Economy April 8, 2026

30-Year Mortgage Rate Dips to 6.51% as Purchase Demand Remains Soft, MBA Reports

Small weekly retreat in borrowing costs fails to resolve affordability pressures; policy steps loom from the administration

By Jordan Park
30-Year Mortgage Rate Dips to 6.51% as Purchase Demand Remains Soft, MBA Reports

The average contract rate on a 30-year, fixed-rate U.S. mortgage slipped to 6.51% for the week ending April 3, down 6 basis points from the prior week, the Mortgage Bankers Association reported. Despite the decline, refinance activity fell and purchase applications remain below year-ago levels, while policymakers prepare a major housing announcement.

Key Points

  • The MBA reported the average 30-year fixed mortgage rate fell 6 basis points to 6.51% for the week ended April 3.
  • Refinance applications declined 2.8% week-over-week; purchase applications rose about 1% week-over-week but were 7% below year-ago levels.
  • Mortgage rates have risen 42 basis points since February 28 amid the war launched by the United States and Israel, contributing to higher Treasury yields and tighter household budgets via fuel price increases.

The contract interest rate on the widely used 30-year, fixed-rate mortgage eased modestly last week, according to the Mortgage Bankers Association (MBA). For the week ended April 3 the MBA said the rate fell 6 basis points to 6.51%, stepping back from a seven-month high reached the week earlier.

Even with that decline, mortgage application activity showed signs of continued strain. Refinance applications dropped 2.8% from the prior week, the MBA reported. Applications to purchase a home rose by about 1% versus the week before, but remained 7% lower than the same period a year earlier.

The MBA and other industry observers have linked recent upward movement in mortgage costs to shifts in U.S. Treasury yields. The report noted mortgage rates have climbed by 42 basis points since the United States and Israel launched the war on February 28, pushing up the yields lenders use to price mortgage products. The conflict has also tightened household budgets through higher fuel costs, the MBA said.

Housing affordability has been a prominent topic for the current administration. The White House has signaled a "major housing announcement" planned for Wednesday.

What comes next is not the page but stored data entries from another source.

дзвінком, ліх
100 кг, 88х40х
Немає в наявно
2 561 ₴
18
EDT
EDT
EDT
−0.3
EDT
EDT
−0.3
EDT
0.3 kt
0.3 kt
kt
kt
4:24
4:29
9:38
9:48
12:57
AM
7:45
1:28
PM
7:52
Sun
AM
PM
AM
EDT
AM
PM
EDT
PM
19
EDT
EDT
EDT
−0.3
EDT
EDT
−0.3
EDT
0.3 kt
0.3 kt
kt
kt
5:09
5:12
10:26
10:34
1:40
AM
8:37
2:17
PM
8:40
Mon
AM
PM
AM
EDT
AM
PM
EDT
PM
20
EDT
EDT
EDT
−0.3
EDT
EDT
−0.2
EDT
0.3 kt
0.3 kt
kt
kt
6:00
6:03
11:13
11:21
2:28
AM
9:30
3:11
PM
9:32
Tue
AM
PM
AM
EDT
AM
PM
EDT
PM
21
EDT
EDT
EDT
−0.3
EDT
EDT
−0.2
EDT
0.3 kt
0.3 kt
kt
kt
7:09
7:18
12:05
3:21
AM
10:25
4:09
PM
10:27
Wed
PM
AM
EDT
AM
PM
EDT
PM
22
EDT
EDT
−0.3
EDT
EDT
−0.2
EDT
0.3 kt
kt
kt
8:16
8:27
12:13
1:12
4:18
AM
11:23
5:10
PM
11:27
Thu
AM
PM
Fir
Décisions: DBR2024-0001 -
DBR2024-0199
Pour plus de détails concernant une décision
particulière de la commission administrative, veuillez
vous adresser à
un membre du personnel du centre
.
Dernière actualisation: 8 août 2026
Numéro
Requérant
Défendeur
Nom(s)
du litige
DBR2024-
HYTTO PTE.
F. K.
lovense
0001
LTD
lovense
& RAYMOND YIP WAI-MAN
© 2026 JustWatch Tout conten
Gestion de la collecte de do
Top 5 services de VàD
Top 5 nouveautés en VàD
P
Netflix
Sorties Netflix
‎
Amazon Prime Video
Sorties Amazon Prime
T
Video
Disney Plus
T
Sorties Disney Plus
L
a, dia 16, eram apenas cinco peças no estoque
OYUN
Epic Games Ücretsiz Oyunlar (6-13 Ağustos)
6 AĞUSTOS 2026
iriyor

Earlier this year President Donald Trump proposed barring institutional investors from buying single-family homes and directed Fannie Mae and Freddie Mac - the government-controlled companies that back most U.S. home loans - to purchase $200 billion in mortgage-backed securities with the stated aim of lowering borrowing rates.

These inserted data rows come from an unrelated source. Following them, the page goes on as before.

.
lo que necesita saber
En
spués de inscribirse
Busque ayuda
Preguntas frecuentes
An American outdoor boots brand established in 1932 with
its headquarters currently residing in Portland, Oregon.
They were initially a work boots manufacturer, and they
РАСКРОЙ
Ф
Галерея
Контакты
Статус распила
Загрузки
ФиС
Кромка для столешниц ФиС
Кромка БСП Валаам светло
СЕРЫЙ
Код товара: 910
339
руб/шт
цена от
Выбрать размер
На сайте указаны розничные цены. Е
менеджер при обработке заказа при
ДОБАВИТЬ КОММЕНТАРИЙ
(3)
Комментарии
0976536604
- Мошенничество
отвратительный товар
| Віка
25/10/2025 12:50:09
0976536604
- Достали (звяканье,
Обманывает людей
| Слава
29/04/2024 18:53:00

The combination of elevated borrowing costs and high home prices continues to limit the addressable buyer pool, according to the data. While the small weekly drop in the benchmark mortgage rate reversed a short-term peak, purchase demand remains weaker than a year ago and refinancing activity is declining.

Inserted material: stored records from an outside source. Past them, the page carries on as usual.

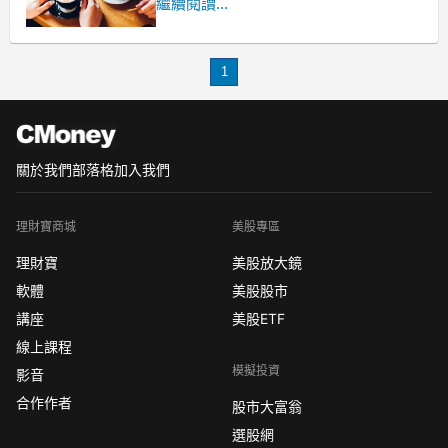
如果是大坪數
繼續閱讀...
總價5、6千萬的房子來看
現在買省下超過 500 萬了
1
關於我們
部落格
加入我們
理財寶商城
美股專區
理財寶
美股放大鏡
軟體
美股股市
講座
美股ETF
線上課程
模擬投資
影音
合作作者
股市大富翁
選股網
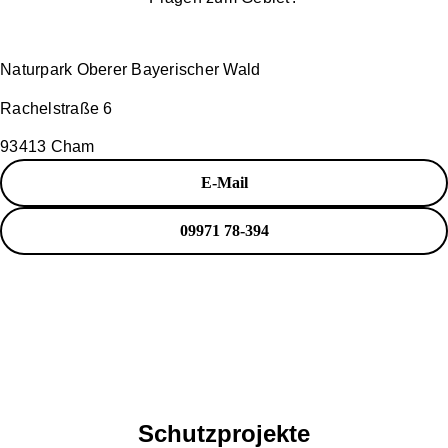
Naturpark Oberer Bayerischer Wald
Rachelstraße 6
93413 Cham
E-Mail
09971 78-394
Schutzprojekte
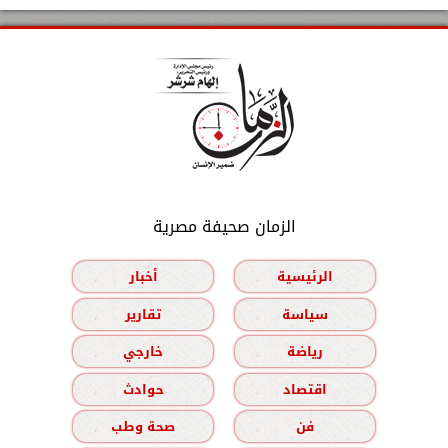
الزمان صحيفة مصرية
الرئيسية
أخبار
سياسة
تقارير
رياضة
خارجي
اقتصاد
حوادث
فن
صحة وطب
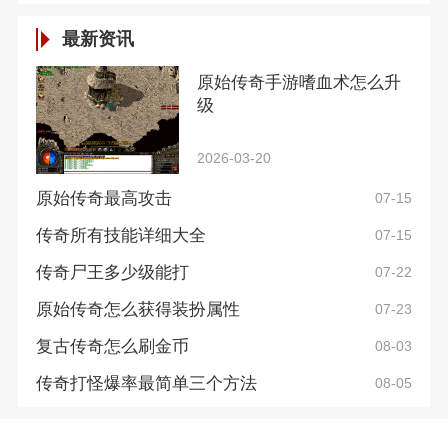
最新资讯
原始传奇手游嗜血术怎么升
级
2026-03-20
原始传奇最高攻击
07-15
传奇所有技能详细大全
07-15
传奇尸王多少级能打
07-22
原始传奇怎么获得装扮属性
07-23
复古传奇怎么刷金币
08-03
传奇打怪爆率最简单三个方法
08-05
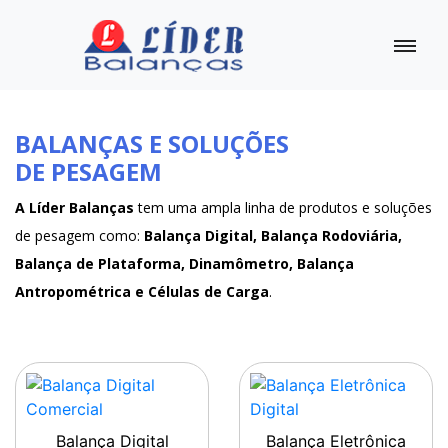
BALANÇAS E SOLUÇÕES
DE PESAGEM
A Líder Balanças
tem uma ampla linha de produtos e soluções
de pesagem como:
Balança Digital, Balança Rodoviária,
Balança de Plataforma, Dinamômetro, Balança
Antropométrica e Células de Carga
.
Balança Digital
Balança Eletrônica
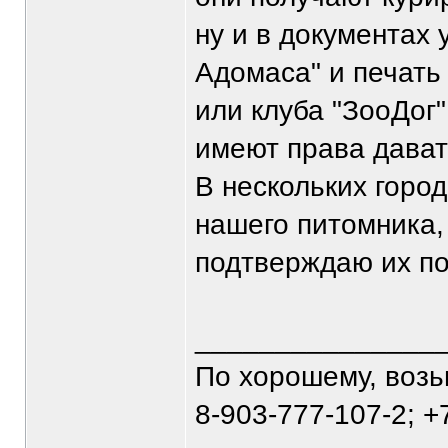
ну и в документах 
Адомаса" и печать
или клуба "ЗооДог
имеют права давать
В нескольких горо
нашего питомника,
подтверждаю их п
_______________
По хорошему, воз
8-903-777-107-2; +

Context and market reaction

The MBA's weekly snapshot highlights the persistence of affordability pressures despite a brief easing in headline mortgage rates. The weekly movements in applications and rates point to a market still negotiating between higher financing costs and the impact of broader economic forces noted in the MBA's data.

Risks

  • Housing affordability risk - Elevated mortgage rates and high home prices are pricing out potential buyers, pressuring the housing sector and related consumer spending.
  • Policy and market uncertainty - The administration's pending "major housing announcement" and prior proposals affecting institutional buyers and government-backed mortgage purchases could influence mortgage markets and housing finance.
  • Refinance activity decline - Falling refinance applications reduce opportunities for households to lower monthly payments, potentially affecting consumer balance sheets and mortgage-related financial institutions.